#### WHAT THE EXERCISE ASKS:
The required lines are those that contain "mehr"; pull them out of the data and copy them.
= = =
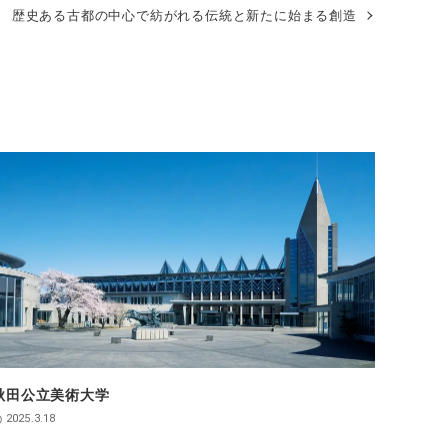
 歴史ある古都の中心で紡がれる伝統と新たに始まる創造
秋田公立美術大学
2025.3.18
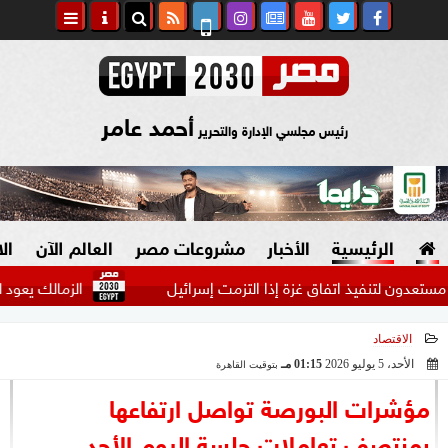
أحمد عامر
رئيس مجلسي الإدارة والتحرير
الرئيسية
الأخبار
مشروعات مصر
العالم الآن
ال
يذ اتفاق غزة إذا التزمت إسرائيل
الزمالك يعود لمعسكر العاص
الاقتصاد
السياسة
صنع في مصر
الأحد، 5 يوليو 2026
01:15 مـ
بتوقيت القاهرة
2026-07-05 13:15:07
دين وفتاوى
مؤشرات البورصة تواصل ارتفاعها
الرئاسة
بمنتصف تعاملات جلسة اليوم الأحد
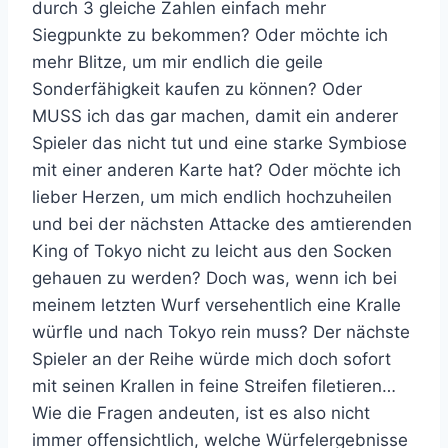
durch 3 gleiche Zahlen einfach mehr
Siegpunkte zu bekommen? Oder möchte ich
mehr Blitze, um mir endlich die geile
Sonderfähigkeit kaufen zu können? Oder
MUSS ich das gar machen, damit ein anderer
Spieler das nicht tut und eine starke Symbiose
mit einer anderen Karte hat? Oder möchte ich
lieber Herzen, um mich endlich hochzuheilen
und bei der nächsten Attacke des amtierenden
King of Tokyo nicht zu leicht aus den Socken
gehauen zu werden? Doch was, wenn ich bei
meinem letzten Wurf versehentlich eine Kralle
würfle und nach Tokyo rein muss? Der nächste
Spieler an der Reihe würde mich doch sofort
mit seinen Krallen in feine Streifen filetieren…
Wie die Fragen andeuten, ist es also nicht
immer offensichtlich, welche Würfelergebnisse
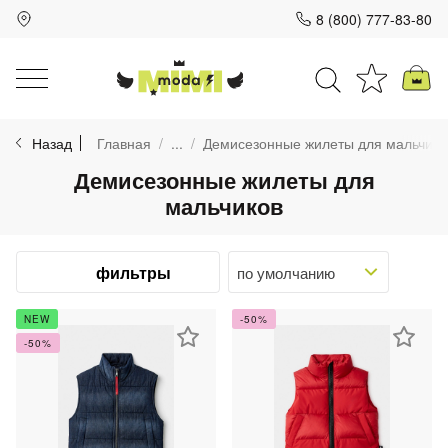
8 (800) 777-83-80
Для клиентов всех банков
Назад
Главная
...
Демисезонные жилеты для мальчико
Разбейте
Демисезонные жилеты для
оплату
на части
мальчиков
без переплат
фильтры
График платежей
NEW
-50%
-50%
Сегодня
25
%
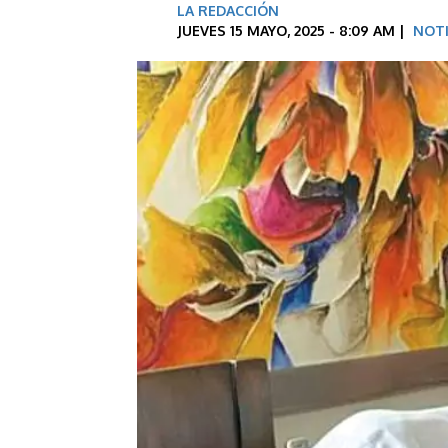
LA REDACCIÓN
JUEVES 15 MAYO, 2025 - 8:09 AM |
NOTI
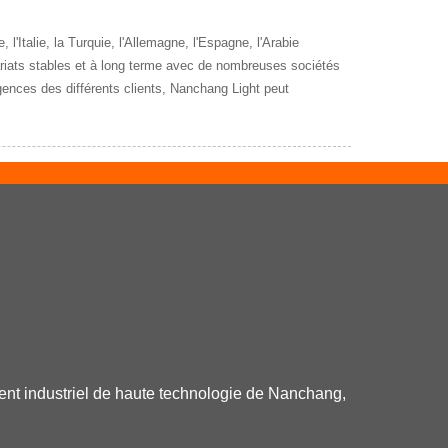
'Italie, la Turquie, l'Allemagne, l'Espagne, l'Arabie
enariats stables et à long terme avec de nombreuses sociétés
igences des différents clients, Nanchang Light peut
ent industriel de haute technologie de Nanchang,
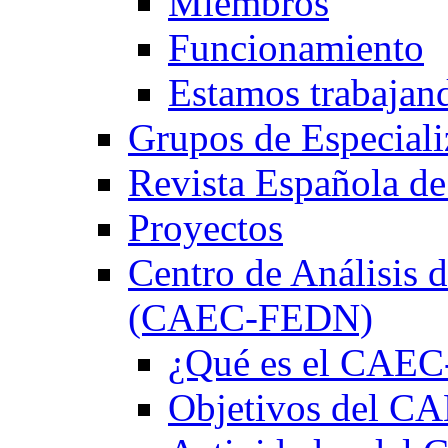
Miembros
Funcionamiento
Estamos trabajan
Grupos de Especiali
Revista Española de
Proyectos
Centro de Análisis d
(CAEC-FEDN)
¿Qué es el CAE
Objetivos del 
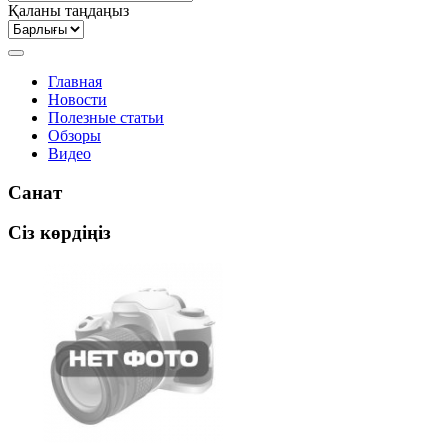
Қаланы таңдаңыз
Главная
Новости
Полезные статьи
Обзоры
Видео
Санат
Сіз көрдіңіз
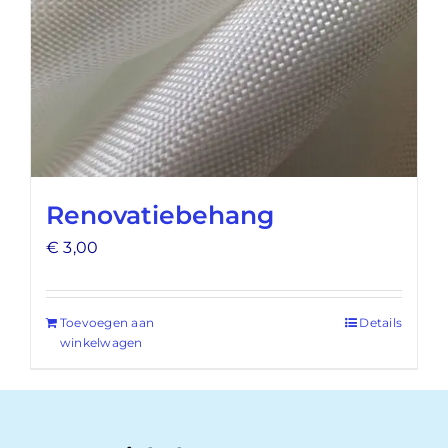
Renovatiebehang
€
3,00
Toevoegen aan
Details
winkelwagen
= = =
#### SOLUTION TO THIS EXERCISE:
durch 3 gleiche Zahlen einfach mehr
mehr Blitze, um mir endlich die geile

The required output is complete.